** Opening EXTRACTED INFORMATION block **
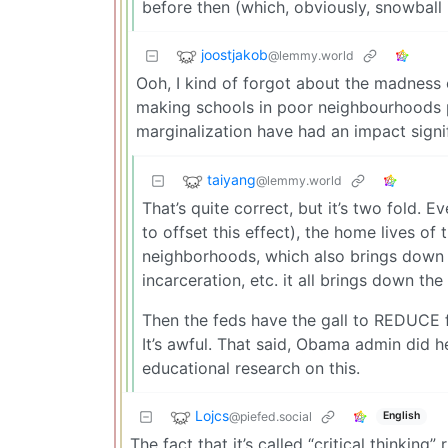
before then (which, obviously, snowball 
joostjakob
@lemmy.world
Ooh, I kind of forgot about the madness 
making schools in poor neighbourhoods po
marginalization have had an impact sign
taiyang
@lemmy.world
That’s quite correct, but it’s two fold.
to offset this effect), the home lives o
neighborhoods, which also brings down t
incarceration, etc. it all brings down th
Then the feds have the gall to REDUCE f
It’s awful. That said, Obama admin did help
educational research on this.
Lojcs
@piefed.social
English
The fact that it’s called “critical thinkin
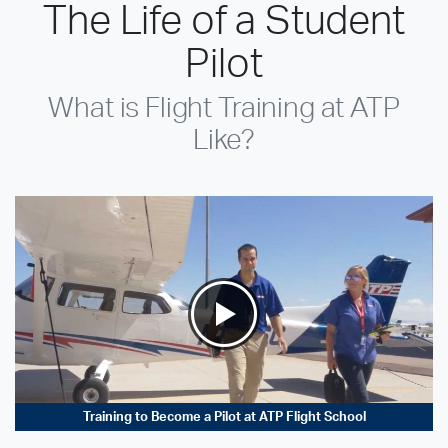
The Life of a Student
Pilot
What is Flight Training at ATP
Like?
Training to Become a Pilot at ATP Flight School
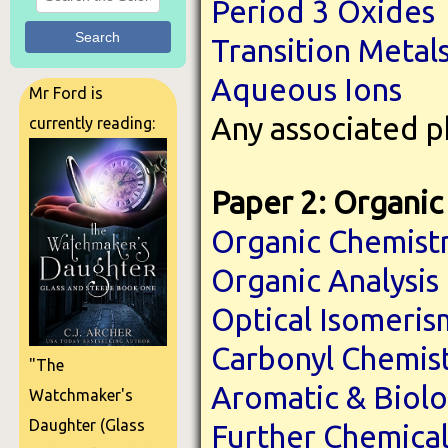
Period 3 Oxides
Search
Transition Metal
Aqueous Ions
Mr Ford is
Any associated p
currently reading:
Paper 2: Organic 
Organic Chemist
Organic Analysis
Optical Isomeris
Carbonyl Chemis
"The
Aromatic & Biolo
Watchmaker's
Daughter (Glass
Further Chemical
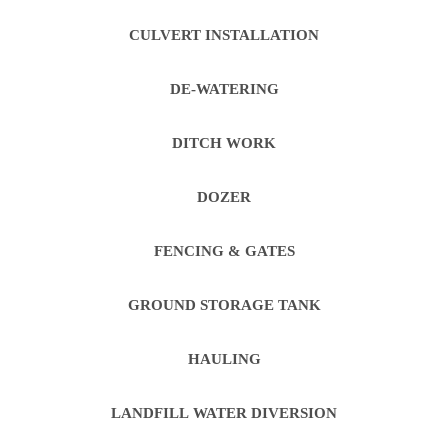
CULVERT INSTALLATION
DE-WATERING
DITCH WORK
DOZER
FENCING & GATES
GROUND STORAGE TANK
HAULING
LANDFILL WATER DIVERSION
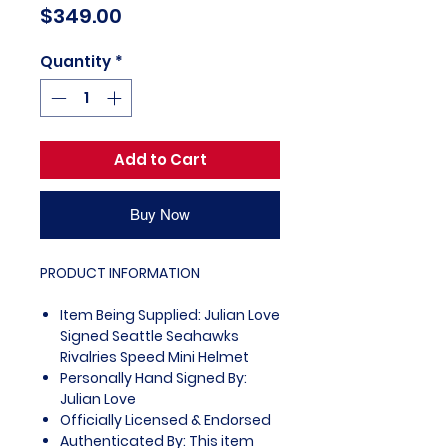
Price
$349.00
Quantity
*
Add to Cart
Buy Now
PRODUCT INFORMATION
Item Being Supplied: Julian Love
Signed Seattle Seahawks
Rivalries Speed Mini Helmet
Personally Hand Signed By:
Julian Love
Officially Licensed & Endorsed
Authenticated By: This item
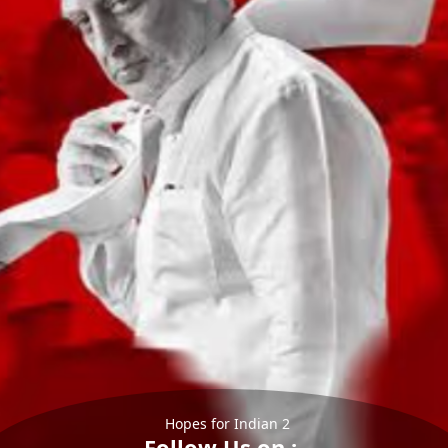
Hopes for Indian 2
Follow Us on :-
** Closing EXTRACTED INFORMATION block **
● PROBLEM DETAILS
Each line in the material above that mentions the word "which" must be copied.

● EXERCISE SOLUTION
before then (which, obviously, snowball 
neighborhoods, which also brings down t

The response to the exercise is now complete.